(Items listed in a dataset)
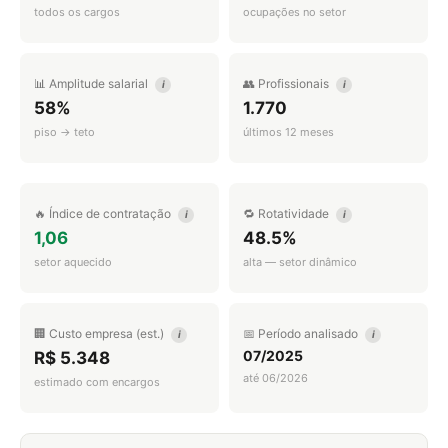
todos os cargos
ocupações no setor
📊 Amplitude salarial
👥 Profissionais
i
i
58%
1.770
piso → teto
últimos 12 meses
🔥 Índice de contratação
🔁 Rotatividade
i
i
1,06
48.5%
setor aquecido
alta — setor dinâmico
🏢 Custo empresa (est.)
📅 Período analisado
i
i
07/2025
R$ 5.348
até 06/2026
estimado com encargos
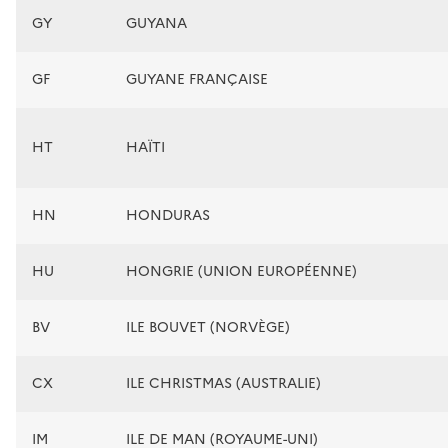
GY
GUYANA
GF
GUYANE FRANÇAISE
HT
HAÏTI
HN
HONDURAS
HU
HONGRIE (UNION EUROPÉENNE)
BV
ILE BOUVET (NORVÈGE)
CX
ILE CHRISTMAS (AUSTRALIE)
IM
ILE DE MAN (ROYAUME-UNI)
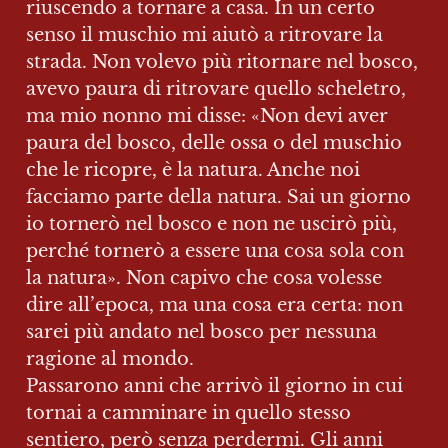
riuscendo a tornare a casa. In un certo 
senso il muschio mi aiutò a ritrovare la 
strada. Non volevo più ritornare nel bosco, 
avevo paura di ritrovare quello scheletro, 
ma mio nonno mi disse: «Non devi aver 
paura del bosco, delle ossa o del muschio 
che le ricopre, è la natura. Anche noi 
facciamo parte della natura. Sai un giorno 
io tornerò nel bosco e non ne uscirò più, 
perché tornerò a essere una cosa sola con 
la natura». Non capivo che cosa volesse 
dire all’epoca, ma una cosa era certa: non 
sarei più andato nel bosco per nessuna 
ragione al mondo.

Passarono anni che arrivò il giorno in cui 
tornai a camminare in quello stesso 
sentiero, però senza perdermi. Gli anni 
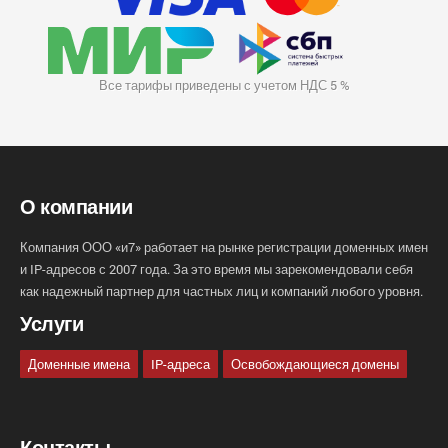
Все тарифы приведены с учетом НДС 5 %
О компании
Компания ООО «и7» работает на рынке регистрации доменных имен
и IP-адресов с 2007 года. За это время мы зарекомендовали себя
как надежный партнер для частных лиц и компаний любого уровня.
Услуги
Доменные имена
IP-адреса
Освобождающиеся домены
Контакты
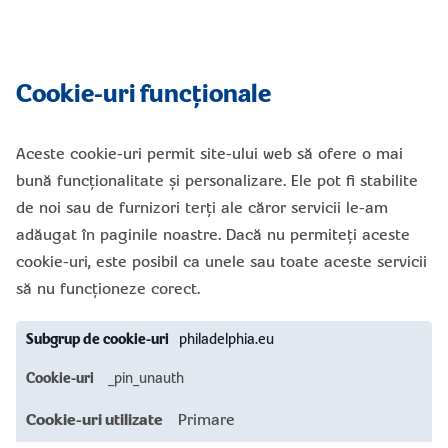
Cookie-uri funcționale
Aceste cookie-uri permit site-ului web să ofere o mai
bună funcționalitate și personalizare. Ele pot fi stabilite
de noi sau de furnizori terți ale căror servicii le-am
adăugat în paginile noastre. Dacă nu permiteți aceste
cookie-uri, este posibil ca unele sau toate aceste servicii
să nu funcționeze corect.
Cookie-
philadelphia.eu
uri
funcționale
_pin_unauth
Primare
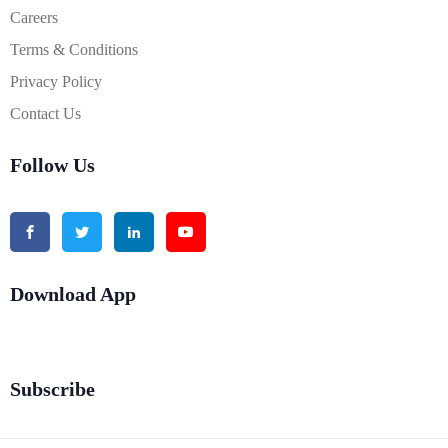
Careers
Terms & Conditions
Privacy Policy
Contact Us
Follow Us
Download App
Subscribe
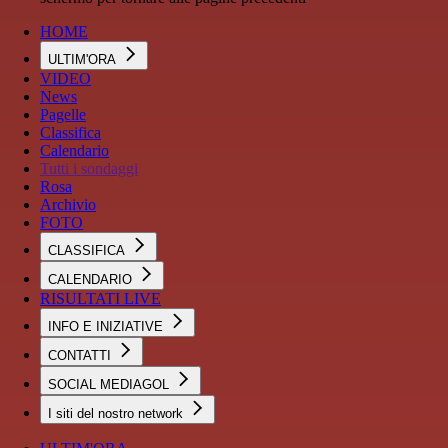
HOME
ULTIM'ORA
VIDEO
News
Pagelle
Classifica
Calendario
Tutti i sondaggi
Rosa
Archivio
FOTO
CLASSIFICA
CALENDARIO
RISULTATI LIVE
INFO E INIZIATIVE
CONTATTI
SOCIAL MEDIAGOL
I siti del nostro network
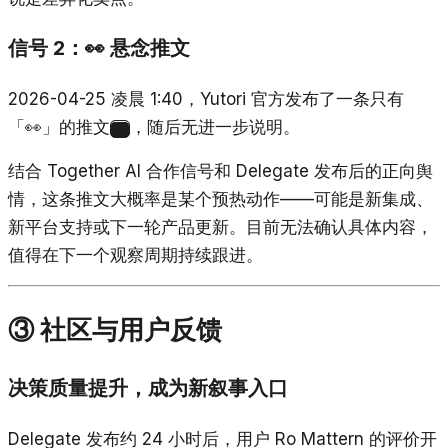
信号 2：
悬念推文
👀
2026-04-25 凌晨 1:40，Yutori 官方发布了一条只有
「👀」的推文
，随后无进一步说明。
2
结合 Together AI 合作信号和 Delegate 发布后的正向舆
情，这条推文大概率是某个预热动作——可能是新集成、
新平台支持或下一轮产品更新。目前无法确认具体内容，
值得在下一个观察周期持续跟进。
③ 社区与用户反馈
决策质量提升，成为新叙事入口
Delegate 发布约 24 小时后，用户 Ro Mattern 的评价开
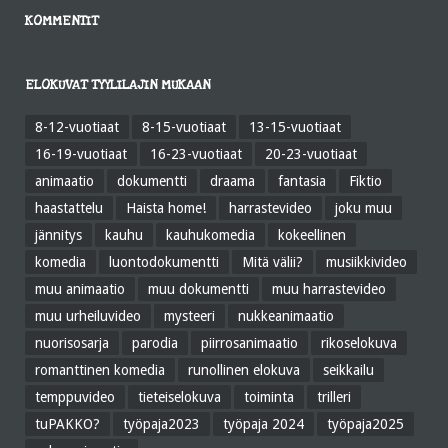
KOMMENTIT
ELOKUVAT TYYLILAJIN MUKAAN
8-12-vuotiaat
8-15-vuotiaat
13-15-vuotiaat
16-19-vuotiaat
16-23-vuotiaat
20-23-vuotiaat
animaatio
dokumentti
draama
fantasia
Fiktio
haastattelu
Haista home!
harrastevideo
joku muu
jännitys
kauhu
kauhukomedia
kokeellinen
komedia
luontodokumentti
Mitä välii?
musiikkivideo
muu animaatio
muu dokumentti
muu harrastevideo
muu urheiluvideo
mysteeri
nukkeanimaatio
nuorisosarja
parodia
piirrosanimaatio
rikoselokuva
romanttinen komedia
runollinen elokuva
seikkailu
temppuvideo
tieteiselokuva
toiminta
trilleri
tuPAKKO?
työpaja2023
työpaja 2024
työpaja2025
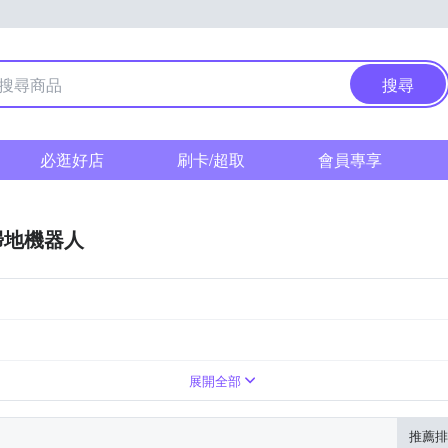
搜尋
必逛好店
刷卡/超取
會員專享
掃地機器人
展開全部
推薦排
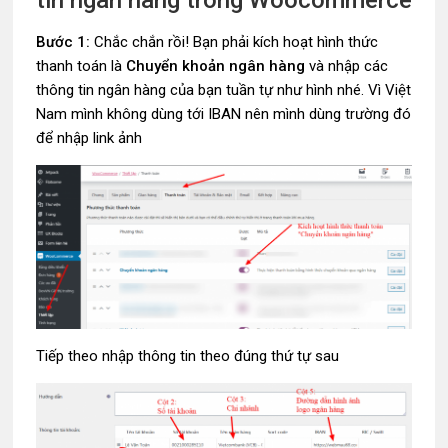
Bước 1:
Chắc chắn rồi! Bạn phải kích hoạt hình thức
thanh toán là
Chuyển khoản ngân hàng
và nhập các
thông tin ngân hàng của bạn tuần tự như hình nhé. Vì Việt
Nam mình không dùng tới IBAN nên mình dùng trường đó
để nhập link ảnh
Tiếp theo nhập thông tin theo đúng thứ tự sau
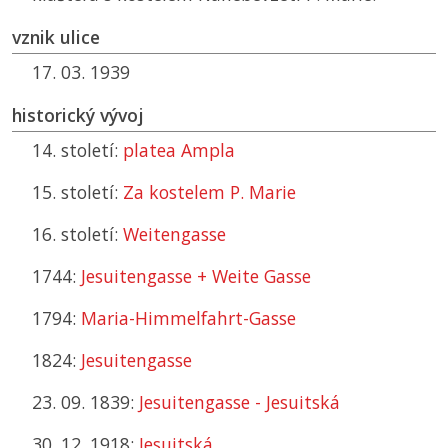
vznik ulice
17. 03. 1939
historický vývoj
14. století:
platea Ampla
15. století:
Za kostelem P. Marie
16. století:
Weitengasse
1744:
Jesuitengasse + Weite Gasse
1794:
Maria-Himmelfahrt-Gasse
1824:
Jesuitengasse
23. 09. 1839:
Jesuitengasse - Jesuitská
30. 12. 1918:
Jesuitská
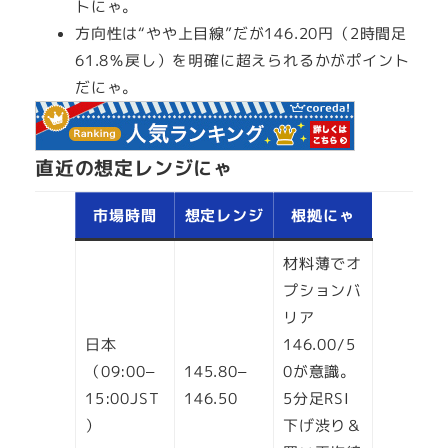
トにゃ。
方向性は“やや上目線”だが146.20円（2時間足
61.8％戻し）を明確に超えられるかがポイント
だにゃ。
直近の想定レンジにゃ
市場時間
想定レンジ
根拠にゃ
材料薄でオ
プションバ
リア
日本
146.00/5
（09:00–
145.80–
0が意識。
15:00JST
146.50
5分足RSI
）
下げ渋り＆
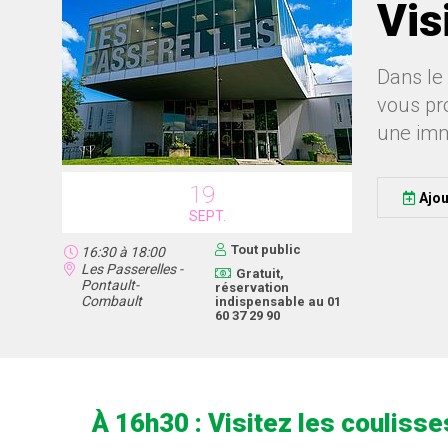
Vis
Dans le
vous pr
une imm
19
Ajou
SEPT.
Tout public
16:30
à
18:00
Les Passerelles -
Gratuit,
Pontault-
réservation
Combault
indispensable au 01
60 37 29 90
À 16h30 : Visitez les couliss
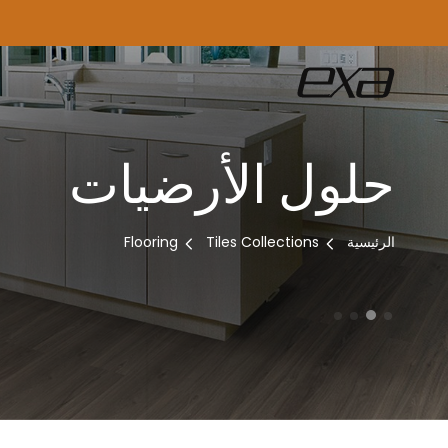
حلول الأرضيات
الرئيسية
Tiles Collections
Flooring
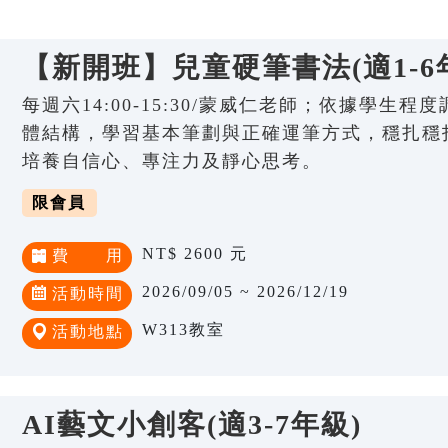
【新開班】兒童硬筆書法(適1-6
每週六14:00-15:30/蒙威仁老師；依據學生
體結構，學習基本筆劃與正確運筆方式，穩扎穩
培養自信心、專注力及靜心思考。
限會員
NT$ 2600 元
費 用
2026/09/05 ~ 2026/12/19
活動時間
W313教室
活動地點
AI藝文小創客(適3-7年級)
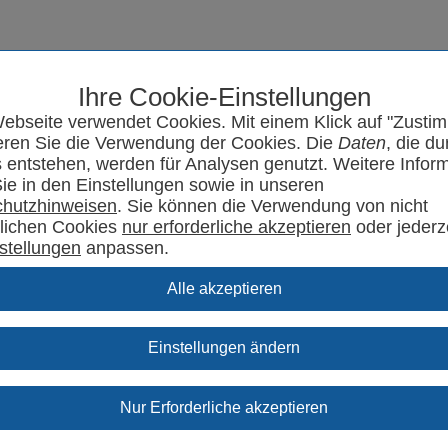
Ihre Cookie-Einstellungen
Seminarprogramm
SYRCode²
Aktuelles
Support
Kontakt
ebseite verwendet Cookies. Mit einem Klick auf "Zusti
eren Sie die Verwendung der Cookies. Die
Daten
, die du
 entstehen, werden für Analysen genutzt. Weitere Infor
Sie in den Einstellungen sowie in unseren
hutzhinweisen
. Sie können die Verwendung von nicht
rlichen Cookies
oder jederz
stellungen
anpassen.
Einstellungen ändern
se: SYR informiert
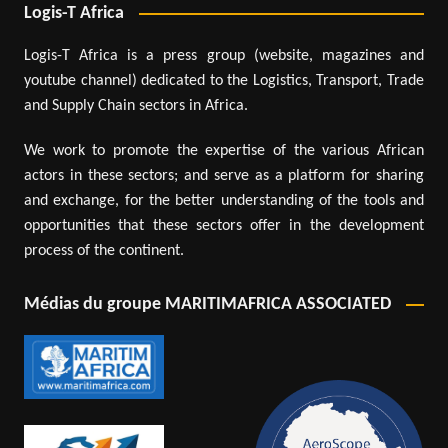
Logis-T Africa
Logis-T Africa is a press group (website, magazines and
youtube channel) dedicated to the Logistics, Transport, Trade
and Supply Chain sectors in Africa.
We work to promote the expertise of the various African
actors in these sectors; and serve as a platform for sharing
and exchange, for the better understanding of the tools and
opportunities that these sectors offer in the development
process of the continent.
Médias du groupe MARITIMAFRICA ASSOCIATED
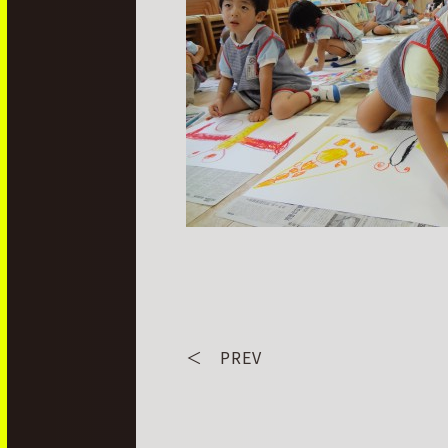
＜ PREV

» What you have to do
Reproduce each line above precisely, with no pictures.

» Response
todos os cargos
ocupações no setor
📊 Amplitude salarial
👥 Profissionais
i
i
58%
1.770
piso → teto
últimos 12 meses
🔥 Índice de contratação
🔁 Rotatividade
i
i
1,06
48.5%
setor aquecido
alta — setor dinâmico
🏢 Custo empresa (est.)
📅 Período analisado
i
i
07/2025
R$ 5.348
até 06/2026
estimado com encargos
GY
GUYANA
GF
GUYANE FRANÇAISE
HT
HAÏTI
HN
HONDURAS
HU
HONGRIE (UNION EUROPÉENNE)
BV
ILE BOUVET (NORVÈGE)
CX
ILE CHRISTMAS (AUSTRALIE)
IM
ILE DE MAN (ROYAUME-UNI)
riuscendo a tornare a casa. In un certo 
senso il muschio mi aiutò a ritrovare la 
strada. Non volevo più ritornare nel bosco, 
avevo paura di ritrovare quello scheletro, 
ma mio nonno mi disse: «Non devi aver 
paura del bosco, delle ossa o del muschio 
che le ricopre, è la natura. Anche noi 
facciamo parte della natura. Sai un giorno 
io tornerò nel bosco e non ne uscirò più, 
perché tornerò a essere una cosa sola con 
la natura». Non capivo che cosa volesse 
dire all’epoca, ma una cosa era certa: non 
sarei più andato nel bosco per nessuna 
ragione al mondo.

Passarono anni che arrivò il giorno in cui 
tornai a camminare in quello stesso 
sentiero, però senza perdermi. Gli anni 
Все тарифы приведены с учетом НДС 5 %
О компании
Компания ООО «и7» работает на рынке регистрации доменных имен
и IP-адресов с 2007 года. За это время мы зарекомендовали себя
как надежный партнер для частных лиц и компаний любого уровня.
Услуги
Доменные имена
IP-адреса
Освобождающиеся домены
Контакты
Cookie-uri funcționale
Aceste cookie-uri permit site-ului web să ofere o mai
bună funcționalitate și personalizare. Ele pot fi stabilite
de noi sau de furnizori terți ale căror servicii le-am
adăugat în paginile noastre. Dacă nu permiteți aceste
cookie-uri, este posibil ca unele sau toate aceste servicii
să nu funcționeze corect.
Cookie-
philadelphia.eu
uri
funcționale
_pin_unauth
Primare
Careers
Terms & Conditions
Privacy Policy
Contact Us
Follow Us
Download App
Subscribe
HOME
ULTIM'ORA
VIDEO
News
Pagelle
Classifica
Calendario
Tutti i sondaggi
Rosa
Archivio
FOTO
CLASSIFICA
CALENDARIO
RISULTATI LIVE
INFO E INIZIATIVE
CONTATTI
SOCIAL MEDIAGOL
I siti del nostro network
信号 2：
悬念推文
👀
2026-04-25 凌晨 1:40，Yutori 官方发布了一条只有
「👀」的推文
，随后无进一步说明。
2
结合 Together AI 合作信号和 Delegate 发布后的正向舆
情，这条推文大概率是某个预热动作——可能是新集成、
新平台支持或下一轮产品更新。目前无法确认具体内容，
值得在下一个观察周期持续跟进。
③ 社区与用户反馈
决策质量提升，成为新叙事入口
Delegate 发布约 24 小时后，用户 Ro Mattern 的评价开
KOMMENTIT
ELOKUVAT TYYLILAJIN MUKAAN
8-12-vuotiaat
8-15-vuotiaat
13-15-vuotiaat
16-19-vuotiaat
16-23-vuotiaat
20-23-vuotiaat
animaatio
dokumentti
draama
fantasia
Fiktio
haastattelu
Haista home!
harrastevideo
joku muu
jännitys
kauhu
kauhukomedia
kokeellinen
komedia
luontodokumentti
Mitä välii?
musiikkivideo
muu animaatio
muu dokumentti
muu harrastevideo
muu urheiluvideo
mysteeri
nukkeanimaatio
nuorisosarja
parodia
piirrosanimaatio
rikoselokuva
romanttinen komedia
runollinen elokuva
seikkailu
temppuvideo
tieteiselokuva
toiminta
trilleri
tuPAKKO?
työpaja2023
työpaja 2024
työpaja2025
搜尋
必逛好店
刷卡/超取
會員專享
掃地機器人
展開全部
推薦排
Bước 1:
Chắc chắn rồi! Bạn phải kích hoạt hình thức
thanh toán là
Chuyển khoản ngân hàng
và nhập các
thông tin ngân hàng của bạn tuần tự như hình nhé. Vì Việt
Nam mình không dùng tới IBAN nên mình dùng trường đó
để nhập link ảnh
Tiếp theo nhập thông tin theo đúng thứ tự sau
vznik ulice
17. 03. 1939
historický vývoj
14. století:
platea Ampla
15. století:
Za kostelem P. Marie
16. století:
Weitengasse
1744:
Jesuitengasse + Weite Gasse
1794:
Maria-Himmelfahrt-Gasse
1824:
Jesuitengasse
23. 09. 1839:
Jesuitengasse - Jesuitská
30. 12. 1918:
Jesuitská
トにゃ。
方向性は“やや上目線”だが146.20円（2時間足
61.8％戻し）を明確に超えられるかがポイント
だにゃ。
直近の想定レンジにゃ
市場時間
想定レンジ
根拠にゃ
材料薄でオ
プションバ
リア
日本
146.00/5
（09:00–
145.80–
0が意識。
15:00JST
146.50
5分足RSI
）
下げ渋り＆
Vis
Dans le
vous pr
une imm
19
Ajou
SEPT.
Tout public
16:30
à
18:00
Les Passerelles -
Gratuit,
Pontault-
réservation
Combault
indispensable au 01
60 37 29 90
À 16h30 : Visitez les couliss
حلول الأرضيات
الرئيسية
Tiles Collections
Flooring
【新開班】兒童硬筆書法(適1-6
每週六14:00-15:30/蒙威仁老師；依據學生
體結構，學習基本筆劃與正確運筆方式，穩扎穩
培養自信心、專注力及靜心思考。
限會員
NT$ 2600 元
費 用
2026/09/05 ~ 2026/12/19
活動時間
W313教室
活動地點
AI藝文小創客(適3-7年級)
Ihre Cookie-Einstellungen
Seminarprogramm
SYRCode²
Aktuelles
Support
Kontakt
ebseite verwendet Cookies. Mit einem Klick auf "Zusti
eren Sie die Verwendung der Cookies. Die
Daten
, die du
 entstehen, werden für Analysen genutzt. Weitere Infor
Sie in den Einstellungen sowie in unseren
hutzhinweisen
. Sie können die Verwendung von nicht
rlichen Cookies
oder jederz
stellungen
anpassen.
Einstellungen ändern
se: SYR informiert
Logis-T Africa
Logis-T Africa is a press group (website, magazines and
youtube channel) dedicated to the Logistics, Transport, Trade
and Supply Chain sectors in Africa.
We work to promote the expertise of the various African
actors in these sectors; and serve as a platform for sharing
and exchange, for the better understanding of the tools and
opportunities that these sectors offer in the development
process of the continent.
Médias du groupe MARITIMAFRICA ASSOCIATED
＜ PREV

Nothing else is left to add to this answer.